I watched some auto hotkey tutorials and it was always some functions like opening browser and websites via hotkeys but nothing this deep and specific (like only working in certain programs).

I will try this out soon^^ I just need to be able to do it myself since I expect to use this function for similar things in the future or fix future issues.

@Lorenz_o I learned a lot from Juho’s AHK tutorials on youtube, in case you havent come across them yet.

Other than that, I refer to the documentation a lot.

The help file that comes with the installation is easier to use. The commands that are in this script are in there and well documented.

I used this script all day yesterday and it works well as long as you click the window you want the controlsend to work on. I was hoping the mousegetpos would force the focus onto wherever the mouse was but it doesnt do it reliably.

Still tweaking this and found changing ^!WheelDown:: to +WheelDown so it’s “Shift+WheelDown” instead, this makes it work as I intended where the keycommand is applied to where the mouse is.

Oh, about the AHK tutorials with browsers. Don’t let that stop you from using those tutorials for Cubase stuff. It’s just a matter of changing the WinTitle to whatever it is for Cubase windows. AHK has “WindowSpy” to help you with this. It comes preloaded in any AHK script you run and you can access it by right-clicking the systray icon for the script.

I’m sorry I couldn’t follow there. What do you mean exactly?

I use shift+mousewheel for horizontal scrolling already which I wouldnt think can be changed so did you mean to use the alt key?
Control+Mw for horizontal zooming so “+WheelDown” wouldn’t be good I’d need “^+WheelDown” Or just !WheelDown would be okay “^+Wheel” is how studio one handles it by default so that’s what I tried but I forgot about alt being unbound so that’s even more convenient I suppose.

re: WindowSpy
Whenever you run an AHK script, it places an icon in the system tray (white ‘H’ on green background, in far right end of Windows taskbar). If you right click that icon, a contextual menu will pop up and there you should see “Window Spy” as a selection. Click that and a new AHK GUI will pop up. If you check “Follow Mouse” in the top right of that window, all the information there will be updated as you move your mouse around. It constantly updates the window information of where your mouse is.

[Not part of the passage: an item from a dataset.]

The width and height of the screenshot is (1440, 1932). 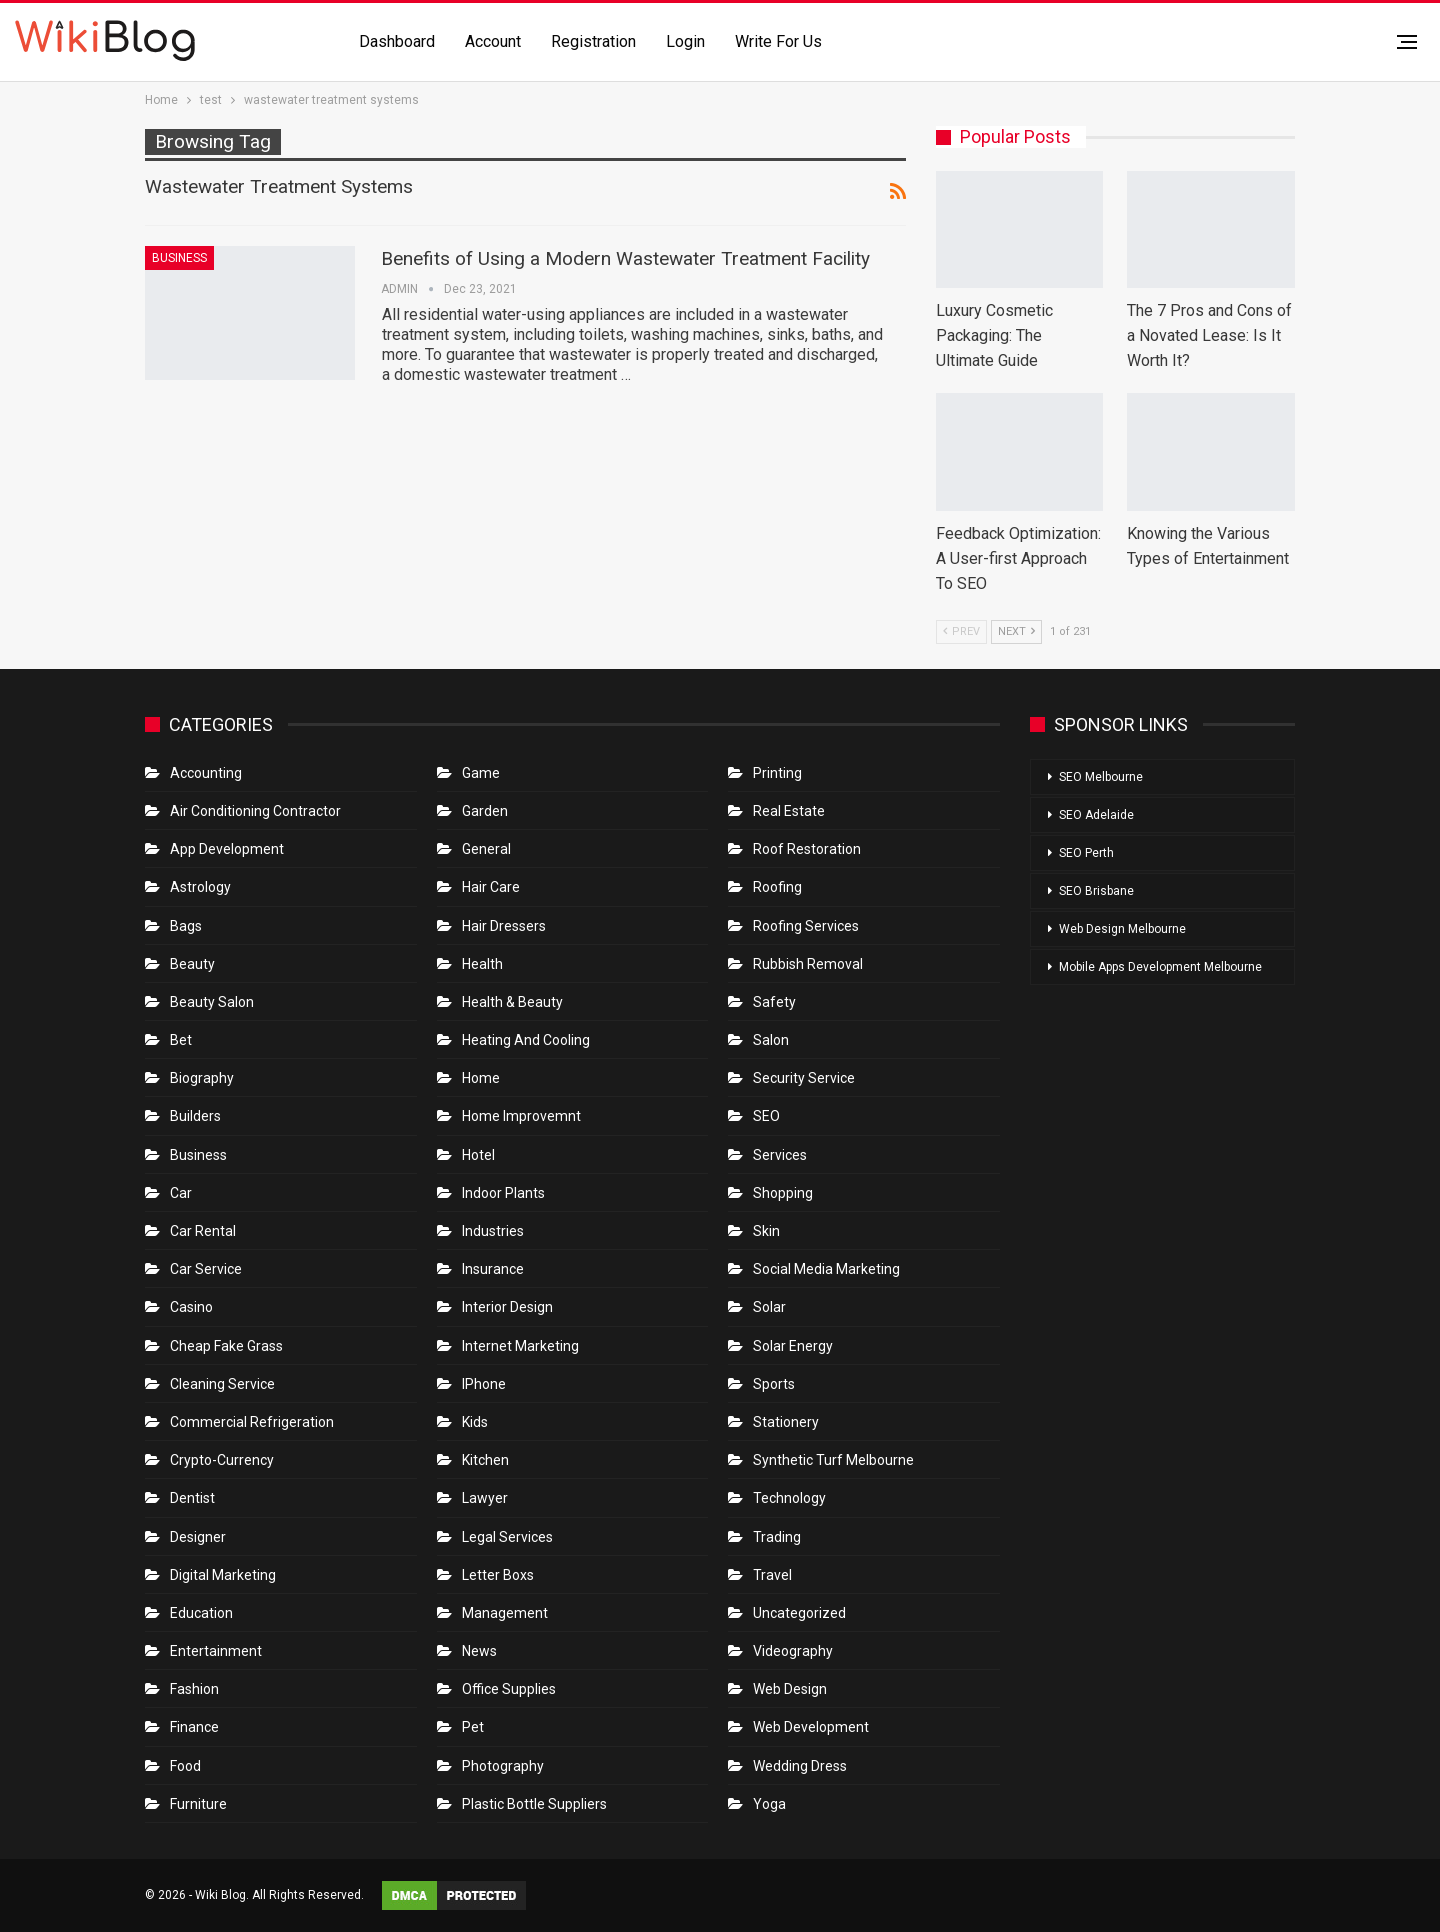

Here you can get things like WinTitle, mouse coordinates and Control information that you can use when working on AHK scripts.

re: Shift_MouseWheel
I forgot shift+mousewheel is already assigned to horizontal scroll. I don’t use that so it doesn’t affect my workflow. But I think it does highlight a difference between how Cubase detects Shift and Alt. I think because Alt is a hardcoded function for “Suspend All Channel Linking”, it checks for it more aggressively and places it at a higher priority than Shift. This is probably why Cubase “sees” the single letter keystroke from Shift+Mousewheel and not Alt+Mousewheel.

AHK is really flexible. I think it’s just a matter of finding a way that works with the quirks of Cubase and getting used to it if it’s not already part of your muscle memory.